* EXERCISE REQUIREMENTS
When a line of the entries contains "Bruna", please list that line.

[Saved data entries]
········
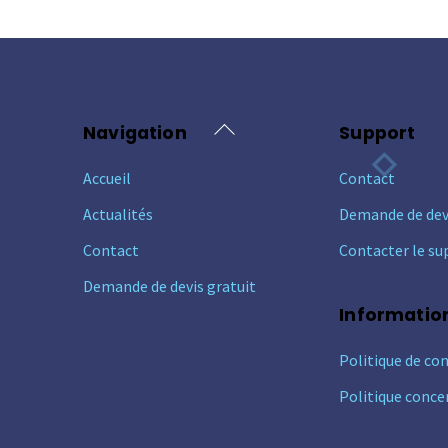
Back
Navigation
Support
To
Accueil
Contact
Top
Actualités
Demande de dev
Contact
Contacter le su
Demande de devis gratuit
Informatio
Politique de con
Politique conce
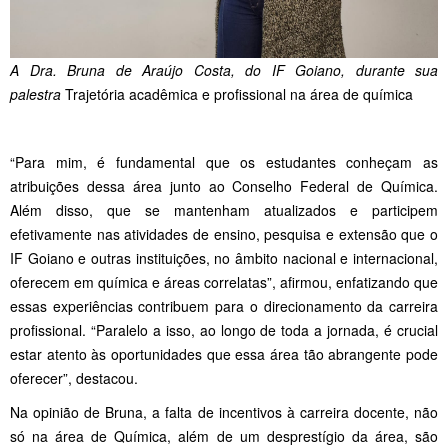
A Dra. Bruna de Araújo Costa, do IF Goiano, durante sua
palestra
Trajetória acadêmica e profissional na área de química
“Para mim, é fundamental que os estudantes conheçam as
atribuições dessa área junto ao Conselho Federal de Química.
Além disso, que se mantenham atualizados e participem
efetivamente nas atividades de ensino, pesquisa e extensão que o
IF Goiano e outras instituições, no âmbito nacional e internacional,
oferecem em química e áreas correlatas”, afirmou, enfatizando que
essas experiências contribuem para o direcionamento da carreira
profissional. “Paralelo a isso, ao longo de toda a jornada, é crucial
estar atento às oportunidades que essa área tão abrangente pode
oferecer”, destacou.
Na opinião de Bruna, a falta de incentivos à carreira docente, não
só na área de Química, além de um desprestígio da área, são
········
* SOLUTION
A Dra. Bruna de Araújo Costa, do IF Goiano, durante sua
Na opinião de Bruna, a falta de incentivos à carreira docente, não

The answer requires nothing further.